Scott was fluent in at least three languages—Italian, English, and French—because he also helped lead bike tours for the company in Europe. His Vietnamese was solidly conversational, because they had more and more riders wanting to come here, and because the company had so many repeat customers who had already ridden the roads in Normandy and Ireland and Umbria. He said he couldn’t write a word of Vietnamese, but he had impressed the heck out of her when they had stopped in small villages and he would chat with the locals. He had grown up in Savannah, Georgia, and still had a trace of a southern accent, and that made the pairing of their names—Alexis and Austin, Austin and Alexis—downright mellifluous.
“No, he’s not back,” she corrected him.
“Oh, God, how many extra miles is he doing?” asked Talia. “Wasn’t seventy going to be enough for him?” She’d showered, her tight cornrows still damp, and was in a pair of black gym shorts, and her legs, even bent at the knees, went on forever. She shook her head and then sipped her wine.
“I don’t know what’s happened, but something’s wrong,” Alexis told Scott, aware of the quaver that had crept into her voice, and she watched how instantly he stood up a little straighter. “I mean, I think something’s wrong.”
“Go on.”
“He’s not back and he thought he’d be back by three. Three thirty at the latest. That was an hour ago.”
“And you haven’t heard from him?”
“Nothing. Not a peep.”
Reflexively the guide looked at his watch. “Yup, he’s late all right. But he was climbing the Hai Van Pass—twice. Up and over and then back. There are some really steep grades, and I know he wanted to pay his respects on the other side. I told him, when we looked at the maps, that I thought that little detour on the far side was going to de
mand three or four miles on dirt. Or six or eight miles total. That might have slowed him, given all the rain we had yesterday. Maybe there’s a little mud.”
She shook her head. “You’ve seen him ride. You said yourself he’d be here well before three thirty. And there hasn’t been any rain today, none at all. I’m sure it dried out nicely in the heat. He said he’d only get back that late in the afternoon because he’d probably stop and have a cup of coffee or a beer after visiting the sites.”
“Have you texted him?”
“Of course. A bunch of times. I just left him a phone message.”
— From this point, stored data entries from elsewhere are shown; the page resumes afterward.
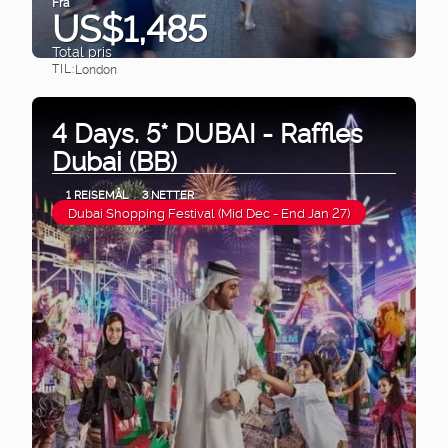
Fra
US$1,485
Total pris
TIL:
London
Se
4 Days. 5* DUBAI - Raffles
Dubai (BB)
1 REISEMÅL
3 NETTER
Dubai Shopping Festival (Mid Dec - End Jan 27)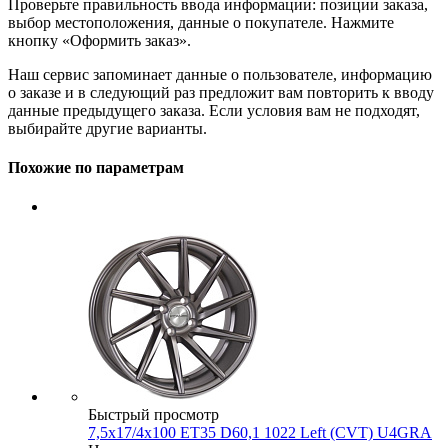
Проверьте правильность ввода информации: позиции заказа,
выбор местоположения, данные о покупателе. Нажмите
кнопку «Оформить заказ».
Наш сервис запоминает данные о пользователе, информацию
о заказе и в следующий раз предложит вам повторить к вводу
данные предыдущего заказа. Если условия вам не подходят,
выбирайте другие варианты.
Похожие по параметрам
Быстрый просмотр
7,5x17/4x100 ET35 D60,1 1022 Left (CVT) U4GRA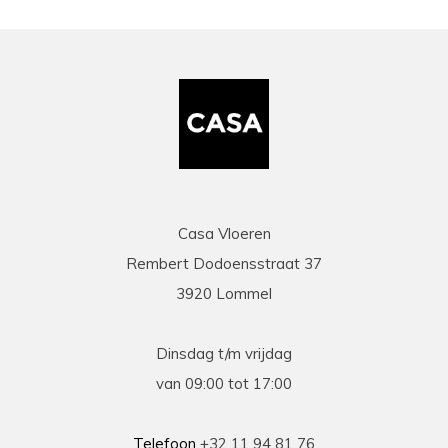
Casa Vloeren
Rembert Dodoensstraat 37
3920 Lommel
Dinsdag t/m vrijdag
van 09:00 tot 17:00
Telefoon
+32 11 94 81 76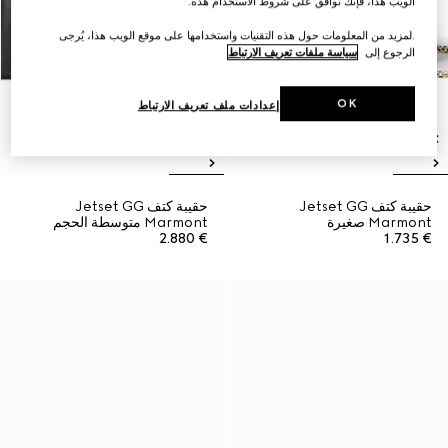
الويب هذا، فإنك توافق على شروط الاستخدام هذه.
.لمزيد من المعلومات حول هذه التقنيات واستخدامها على موقع الويب هذا، يُرجى
الرجوع إلى
سياسة ملفات تعريف الارتباط
OK
إعدادات ملف تعريف الارتباط
حقيبة كتف Jetset GG
حقيبة كتف Jetset GG
Marmont صغيرة
Marmont متوسطة الحجم
€ 2.880
€ 1.735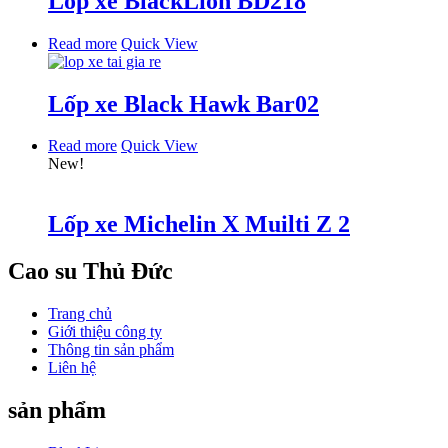
Lốp xe BlackLion BD218
Read more
Quick View
Lốp xe Black Hawk Bar02
Read more
Quick View
New!
Lốp xe Michelin X Muilti Z 2
Cao su Thủ Đức
Trang chủ
Giới thiệu công ty
Thông tin sản phẩm
Liên hệ
sản phẩm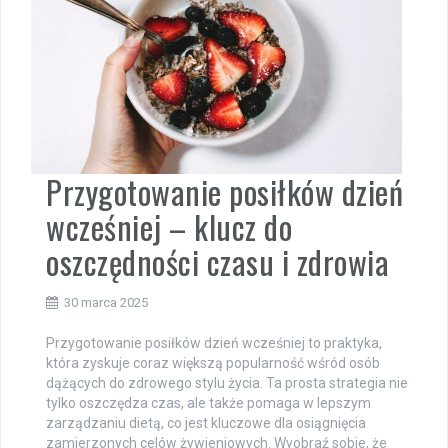
Przygotowanie posiłków dzień
wcześniej – klucz do
oszczędności czasu i zdrowia
30 marca 2025
Przygotowanie posiłków dzień wcześniej to praktyka,
która zyskuje coraz większą popularność wśród osób
dążących do zdrowego stylu życia. Ta prosta strategia nie
tylko oszczędza czas, ale także pomaga w lepszym
zarządzaniu dietą, co jest kluczowe dla osiągnięcia
zamierzonych celów żywieniowych. Wyobraź sobie, że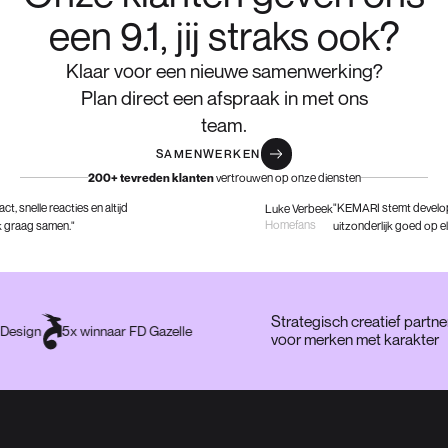
een 9.1, jij straks ook?
Klaar voor een nieuwe samenwerking?
Plan direct een afspraak in met ons
team.
SAMENWERKEN
vertrouwen op onze diensten
200+ tevreden klanten
nelle reacties en altijd
"KEMARI stemt developmen
Luke Verbeek
Homefans
raag samen."
uitzonderlijk goed op elkaar
Strategisch creatief par
tal Design
5x winnaar FD Gazelle
voor merken met karakt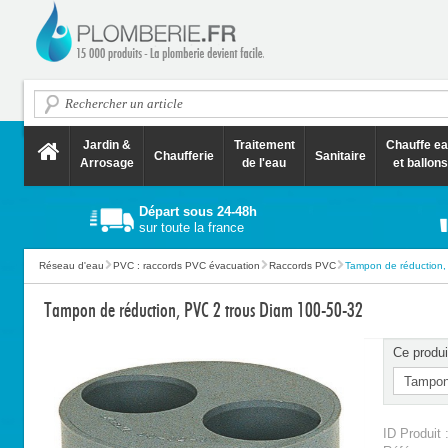
Jardin &
Traitement
Chauffe e
Chaufferie
Sanitaire
Arrosage
de l'eau
et ballons
Départ sous 24-48h
sur toute la france
Réseau d'eau
PVC : raccords PVC évacuation
Raccords PVC
Tampon de réduction, p
Tampon de réduction, PVC 2 trous Diam 100-50-32
Ce produi
ID Produit 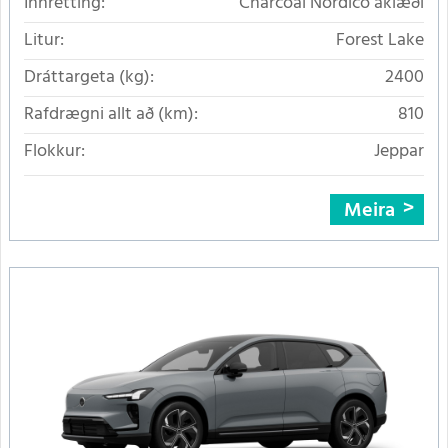
Innrétting:
Charcoal Nordico áklæði
Litur:
Forest Lake
Dráttargeta (kg):
2400
Rafdrægni allt að (km):
810
Flokkur:
Jeppar
Meira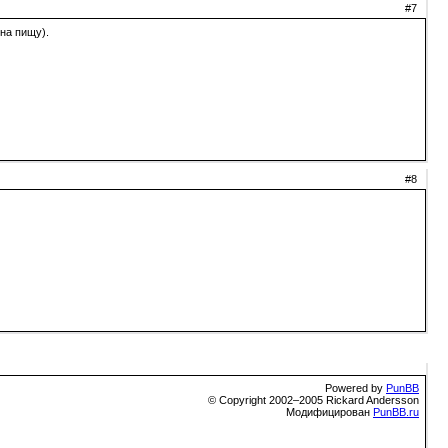
#7
на пищу).
#8
Powered by
PunBB
© Copyright 2002–2005 Rickard Andersson
Модифицирован
PunBB.ru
Talia went to the credenza against the wall and brought an open bottle of Cabernet Sauvignon and a glass to her. “Here, have a glass of wine,” she said, handing her the goblet. Alexis took it and watched as the woman gave her a hefty pour. Sheri, the other rider, rose as well and stood beside her.
“I’m guessing you’re not in the habit of letting your guests bike on their own,” Sheri said. She was a lawyer, and Alexis couldn’t miss the disapproval in her tone. She was suggesting that this was not just an irresponsible decision on Scott and Giang’s part; it might have disastrous legal ramifications for the touring company if, indeed, something had happened to Austin.